Thursday, May 31, 2012

In Search Of... The Lost Colony

In 1585 an Englishman named John White was part of an expedition supported by Sir Walter Raleigh that traveled to Roanoke Island off the coast of what is today North Carolina. White mapped it before returning to England, leaving others in the group behind. He returned two years later with 150 other colonists, intending to join the men left behind in 1585 and to establish the first English settlement in the New World.  But all those men were dead, and the local Croatoan Indians refused to meet with White.  So, leaving the 116 surviving settlers reluctantly behind (including his daughter and granddaughter), White returned to England to get more supplies. But White was unable to return to Roanoke Colony for three years, until 1590, because his ship was commandeered for use in a war between England and Spain. When he finally returned to Roanoke Island, the entire colony was gone.  The only clue was the word "CROATOAN" carved in a post of the fort, and the word "CRO" carved in a nearby tree, leading historians to conclude that the colonists likely moved about 50 miles away to what is today Hatteras Island, joining the native Americans there, ultimately interbreeding with them.  But the precise fate of the 'lost' colony remains a mystery.

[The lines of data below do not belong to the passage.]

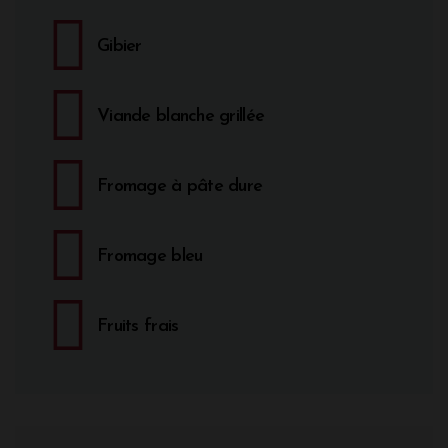
Gibier
Viande blanche grillée
Fromage à pâte dure
Fromage bleu
Fruits frais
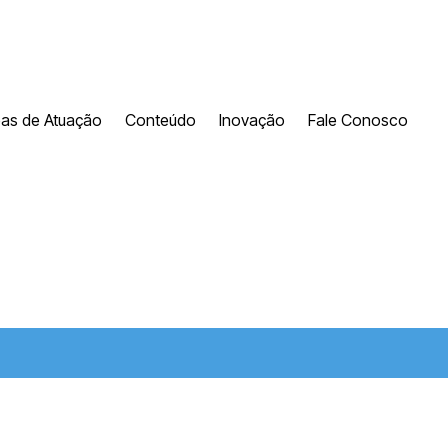
eas de Atuação
Conteúdo
Inovação
Fale Conosco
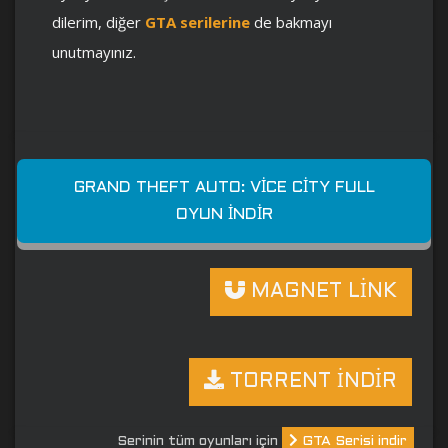
dilerim, diğer
GTA serilerine
de bakmayı
unutmayınız.
GRAND THEFT AUTO: VICE CITY FULL
OYUN İNDIR
MAGNET LİNK
TORRENT İNDİR
Serinin tüm oyunları için
GTA Serisi indir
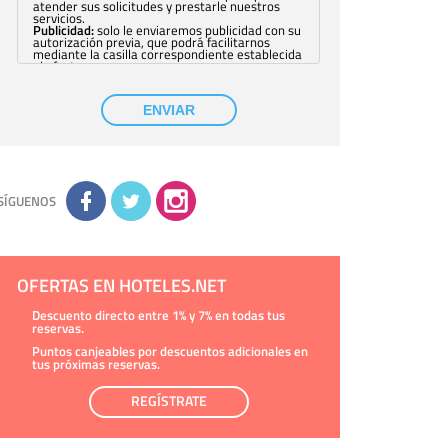
atender sus solicitudes y prestarle nuestros
servicios.
Publicidad:
solo le enviaremos publicidad con su
autorización previa, que podrá facilitarnos
mediante la casilla correspondiente establecida
al efecto.
Base Jurídica:
únicamente trataremos sus datos
con su consentimiento previo, que podrá
facilitarnos mediante la casilla correspondiente
ENVIAR
establecida al efecto.
Destinatarios:
con carácter general, sólo el
personal de nuestra entidad que esté
debidamente autorizado podrá tener
conocimiento de la información que le pedimos.
No se comunicarán datos a terceros.
Derechos:
tiene derecho a saber qué
información tenemos sobre usted, corregirla y
SÍGUENOS
eliminarla, tal y como se explica en la
información adicional disponible en nuestra
página web.
Información complementaria:
Puede consultar
la información adicional y detallada sobre cómo
tratamos sus datos en la
política de privacidad
OFERTAS EN HOTELES.NET
Descuento directo entre 1% y 7% en todas tus
reservas.
Puntos canjeables por descuentos adicionales en
tus próximas reservas.
REGÍSTRATE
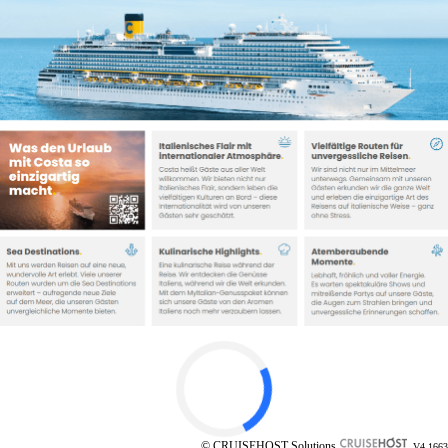
© CRUISEHOST Solutions
V4.1663
Costa Reiseziele
La Bella Vita: Das ist Costa.
Seit mehr als 75 Jahren stehen
wir für
italienisches Lebensgefühl und Gastfreundschaft
und bereisen gemeinsam mit unseren Gästen die Welt –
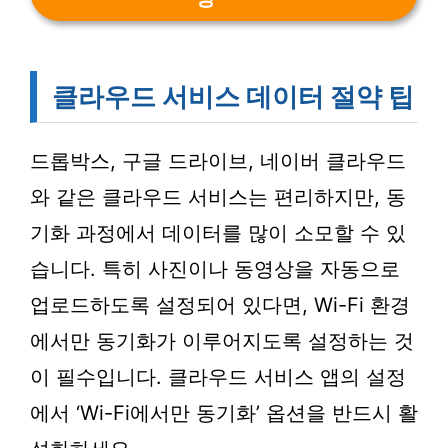
클라우드 서비스 데이터 절약 팁
드롭박스, 구글 드라이브, 네이버 클라우드
와 같은 클라우드 서비스는 편리하지만, 동
기화 과정에서 데이터를 많이 소모할 수 있
습니다. 특히 사진이나 동영상을 자동으로
업로드하도록 설정되어 있다면, Wi-Fi 환경
에서만 동기화가 이루어지도록 설정하는 것
이 필수입니다. 클라우드 서비스 앱의 설정
에서 ‘Wi-Fi에서만 동기화’ 옵션을 반드시 활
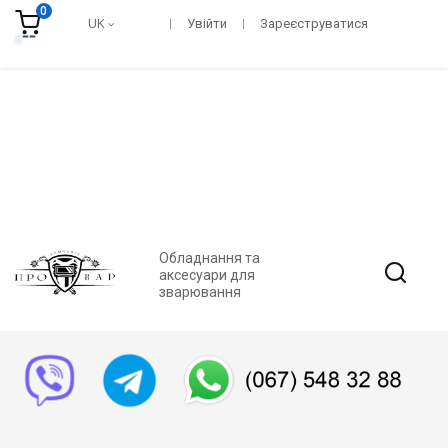
0
UK
Увійти
Зареєструватися
Обладнання та
аксесуари для
зварювання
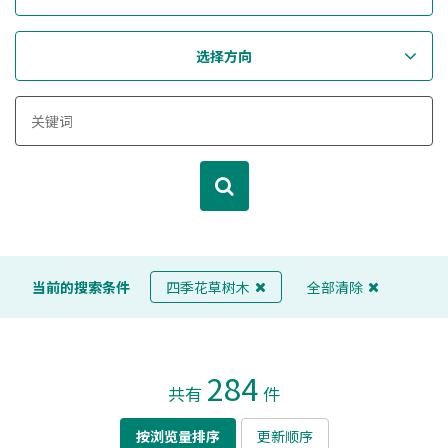
选择方向
当前的搜索条件
四季花草树木
全部清除
284
共有
件
按浏览量排序
更新顺序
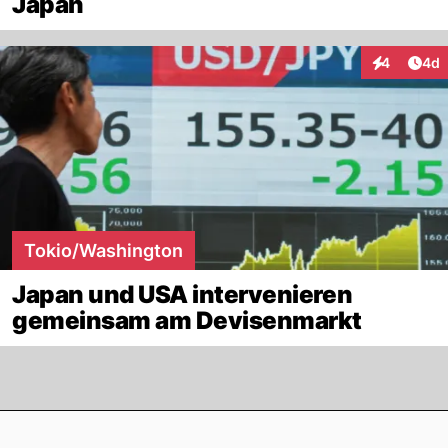
Japan
Arti
4
4d
Interaktion
Tokio/Washington
Japan und USA intervenieren
gemeinsam am Devisenmarkt
Footer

A new look at a map made by White during his first trip in 1585, however, which has been in the British Museum since 1866, may have shed new light on where the 'lost' colonists really went.  According to THIS article, the map was patched in two places.  No one apparently thought to look under the patches until recently. One patch corrected an error.  But the other revealed the location of a planned fort on the mainland, at the confluence of two rivers.  Researchers believe that this spot is where the colonists intended to establish a more permanent settlement, a precursor to Jamestown in 1607.  Today the site lies under a planned Arnold Palmer-designed golf course.

Reading this news today, I found myself vaguely recollecting an episode of the 1970's TV show In Search Of..., titled "The Lost Colony of Roanoke," that I'd seen as a kid. It first aired in October 1979, but you can watch it on You Tube HERE. "The single word 'CROATOAN' that Governor White found would seem to indicate that the lost colony attempted a  move to the nearby island of that name. While the Governor never lived to search there himself, others who did, in colonial and modern times, found no indication that the colonists had ever even been there," asserts narrator Leonard Nimoy.  The show then goes on to profile the so-called "Dare Stones," a set of rocks found between 1937 and 1941 with carvings on them that purport to tell the tragic story of what happened to White's daughter, Eleanor Dare, and her granddaughter, Virginia Dare (i.e. murder and kidnapping by the natives).

Today these stones are widely believed to be obvious fakes.  But they remain in the collection of a small women's college in Georgia. And in 1998, almost 20 years after this TV show first aired, an English signet ring and 16th Century copper farthing were found by archaeologists at the site of the Croatoan capital, seeming to support the original hypothesis that the 'lost colonists' moved to Croatoan island after all, exactly as they had indicated unambiguously by carving the word "CROATOAN" into a post on their fort.